Fix: always collect 50+ human-labelled examples for any new eval domain before deploying the judge; compute Spearman correlation; do not use the judge if correlation is below 0.7.

Position bias inflates scores when the judge always sees the model's response first
Why: LLM judges exhibit position bias — they systematically prefer whichever option appears first (or second, depending on the model); in absolute scoring, if your gold examples always appear in a fixed position relative to the model's response, scores are biased.
Detect: running the same pairwise eval with swapped order produces different winners 30%+ of the time; absolute scores are higher when the model response appears after a high-quality example.
Fix: for pairwise evals, always run both orderings and average; for absolute evals, randomise the position of the response in the prompt across batches.

JSON parsing fails for 10-20% of judge responses, silently dropping those eval samples
Why: LLMs occasionally wrap their JSON output in markdown code fences, add trailing commas, or include extra explanatory text; naive json.loads() fails on all of these.
Detect: eval batch reports fewer results than expected; adding a debug log shows json.JSONDecodeError for a fraction of judge calls.
Fix: use instructor or response_model with Pydantic to enforce structured output; or add a regex fallback to extract JSON from markdown-fenced code blocks; never silently drop failed parses.

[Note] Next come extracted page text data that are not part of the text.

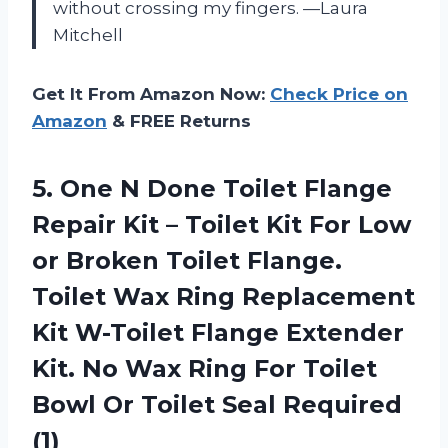
without crossing my fingers. —Laura
Mitchell
Get It From Amazon Now:
Check Price on
Amazon
& FREE Returns
5. One N Done Toilet Flange
Repair Kit – Toilet Kit For Low
or Broken Toilet Flange.
Toilet Wax Ring Replacement
Kit W-Toilet Flange Extender
Kit. No Wax Ring For Toilet
Bowl Or
Toilet Seal Required
(1)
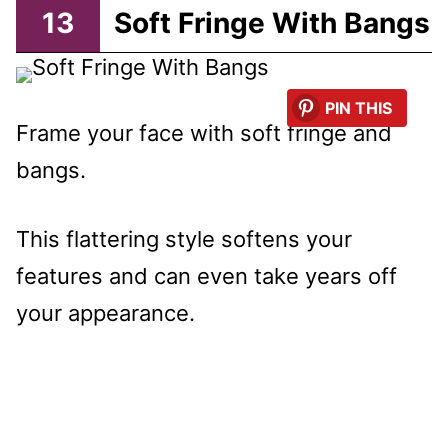
13
Soft Fringe With Bangs
PIN THIS
Frame your face with soft fringe and
bangs.
This flattering style softens your
features and can even take years off
your appearance.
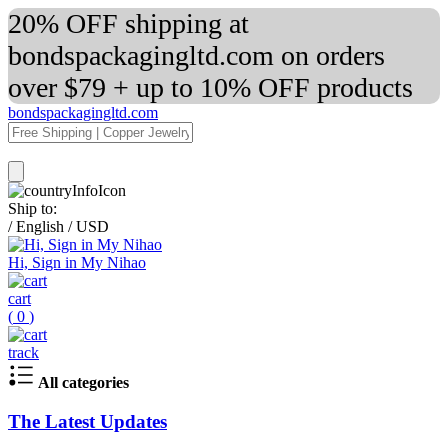
20% OFF shipping at
bondspackagingltd.com on orders
over $79 + up to 10% OFF products
bondspackagingltd.com
Ship to:
/
English
/
USD
Hi, Sign in My Nihao
cart
(
0
)
track
All categories
The Latest Updates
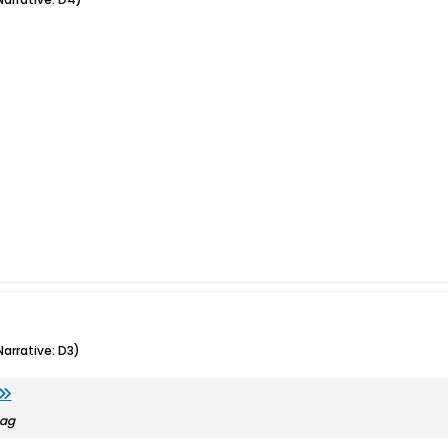
arrative: D3)
bag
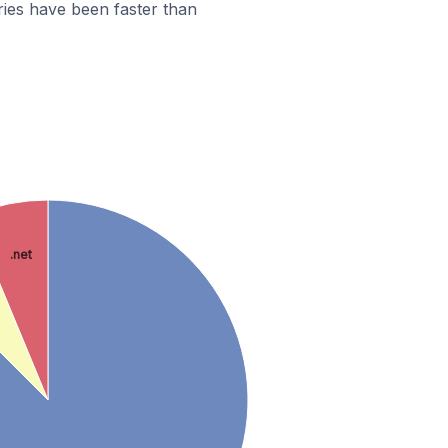
ies have been faster than
.net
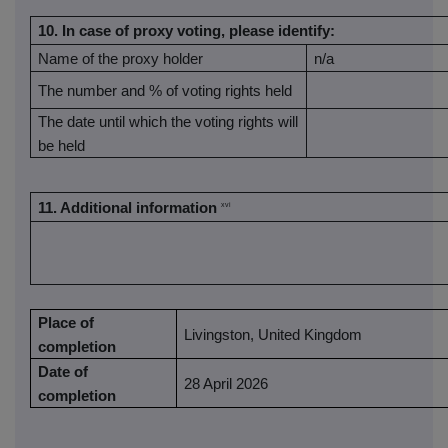
10.
In case of proxy voting, please identify:
Name of the proxy holder
n/a
The number and % of voting rights held
The date until which the voting rights will
be held
11. Additional information
xvi
Place of
Livingston, United Kingdom
completion
Date of
28 April 2026
completion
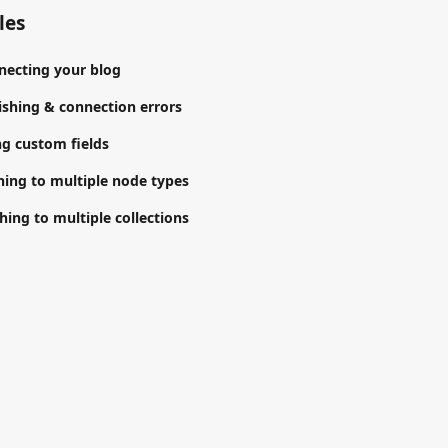
les
necting your blog
shing & connection errors
g custom fields
hing to multiple node types
hing to multiple collections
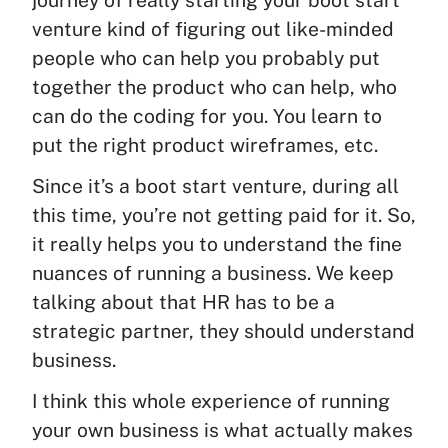
journey of really starting your boot start
venture kind of figuring out like-minded
people who can help you probably put
together the product who can help, who
can do the coding for you. You learn to
put the right product wireframes, etc.
Since it’s a boot start venture, during all
this time, you’re not getting paid for it. So,
it really helps you to understand the fine
nuances of running a business. We keep
talking about that HR has to be a
strategic partner, they should understand
business.
I think this whole experience of running
your own business is what actually makes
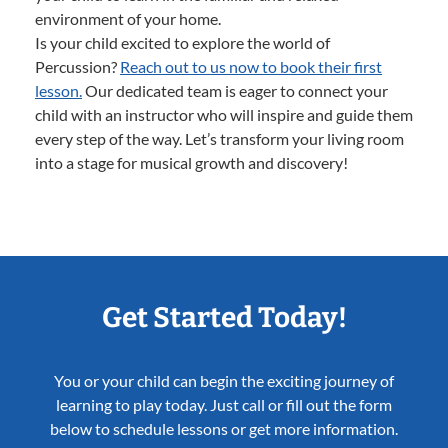
environment of your home.
Is your child excited to explore the world of
Percussion?
Reach out to us now to book their first
lesson.
Our dedicated team is eager to connect your
child with an instructor who will inspire and guide them
every step of the way. Let’s transform your living room
into a stage for musical growth and discovery!
Get Started Today!
You or your child can begin the exciting journey of
learning to play today. Just call or fill out the form
below to schedule lessons or get more information.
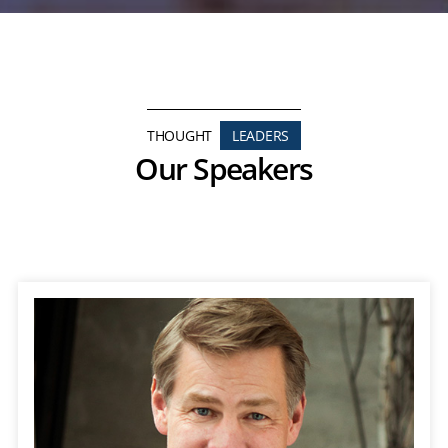
THOUGHT
LEADERS
Our Speakers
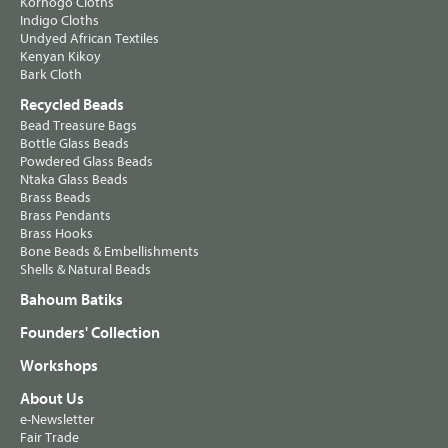
Korhogo Cloths
Indigo Cloths
Undyed African Textiles
Kenyan Kikoy
Bark Cloth
Recycled Beads
Bead Treasure Bags
Bottle Glass Beads
Powdered Glass Beads
Ntaka Glass Beads
Brass Beads
Brass Pendants
Brass Hooks
Bone Beads & Embellishments
Shells & Natural Beads
Bahoum Batiks
Founders' Collection
Workshops
About Us
e-Newsletter
Fair Trade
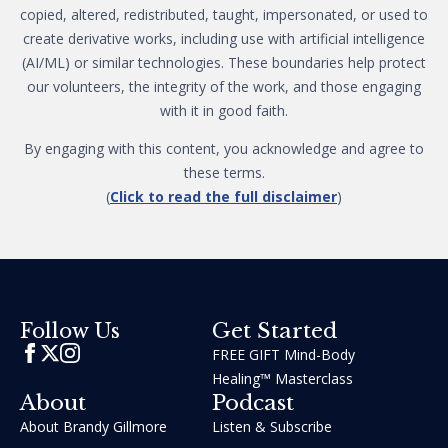
copied, altered, redistributed, taught, impersonated, or used to
create derivative works, including use with artificial intelligence
(AI/ML) or similar technologies. These boundaries help protect
our volunteers, the integrity of the work, and those engaging
with it in good faith.
By engaging with this content, you acknowledge and agree to
these terms.
(
Click to read the full disclaimer
)
Get Started
Follow Us
FREE GIFT Mind-Body
Healing™ Masterclass
About
Podcast
About Brandy Gillmore
Listen & Subscribe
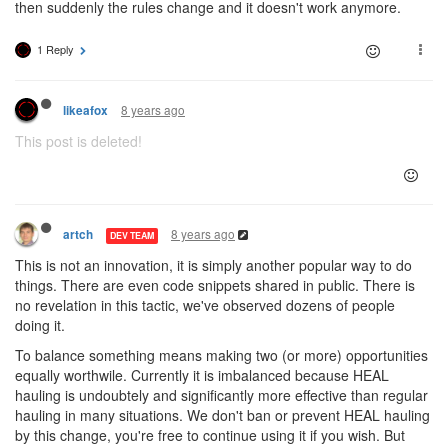
then suddenly the rules change and it doesn't work anymore.
1 Reply
8 years ago
likeafox
This post is deleted!
8 years ago
artch
DEV TEAM
This is not an innovation, it is simply another popular way to do
things. There are even code snippets shared in public. There is
no revelation in this tactic, we've observed dozens of people
doing it.
To balance something means making two (or more) opportunities
equally worthwile. Currently it is imbalanced because HEAL
hauling is undoubtely and significantly more effective than regular
hauling in many situations. We don't ban or prevent HEAL hauling
by this change, you're free to continue using it if you wish. But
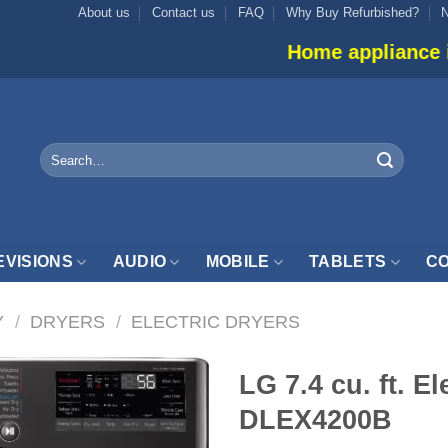
About us
Contact us
FAQ
Why Buy Refurbished?
Home appliance inventory is no
Search
for:
EVISIONS
AUDIO
MOBILE
TABLETS
CO
Y
/
DRYERS
/
ELECTRIC DRYERS
LG 7.4 cu. ft. El
DLEX4200B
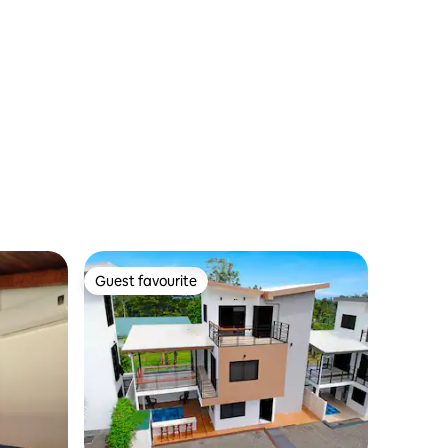
Guest favourite
Guest favourite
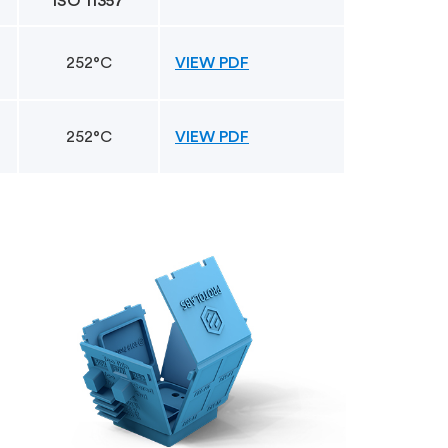
ISO 11357
252°C
VIEW PDF
252°C
VIEW PDF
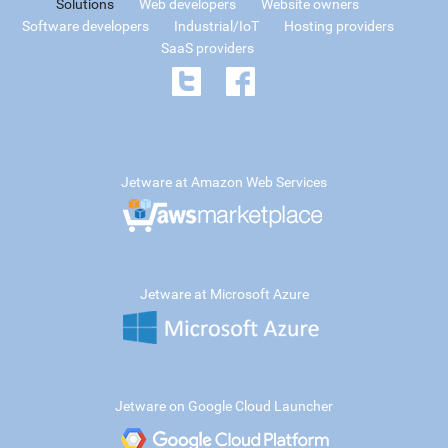
Solutions
Web developers
Website owners
Software developers
Industrial/IoT
Hosting providers
SaaS providers
Jetware at Amazon Web Services
Jetware at Microsoft Azure
Jetware on Google Cloud Launcher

LLM judge rates its own outputs higher (self-enhancement bias) skewing model comparison results
Why: when comparing Model A vs Model B, using Model A as the judge introduces systematic preference for Model A's outputs; this makes Model A appear to win comparisons it might otherwise lose.
Detect: using Model B as the judge produces different win rates than using Model A; the judge consistently rates its own style as more appropriate.
Fix: use a third model as the judge when comparing two models; if the same model must judge, use a fine-tuned judge trained on diverse human preference data rather than the base model.

Connections

evals/methodology — how LLM-as-judge fits into a full eval strategy and CI pipeline
evals/benchmarks — when benchmarks with ground truth are more appropriate
rag/pipeline — RAGAS uses LLM-as-judge internally for all four RAG metrics
prompting/techniques — rubric design is fundamentally a prompting problem
python/instructor — use instructor to enforce structured JSON output from judge calls; eliminates parse errors and adds automatic retry

Open Questions

How much does judge model capability affect calibration quality — does Haiku as judge suffice for simple tasks?
Is there a standardised format for sharing rubrics across teams to enable eval reproducibility?
How do biases shift when using fine-tuned judge models vs general-purpose models?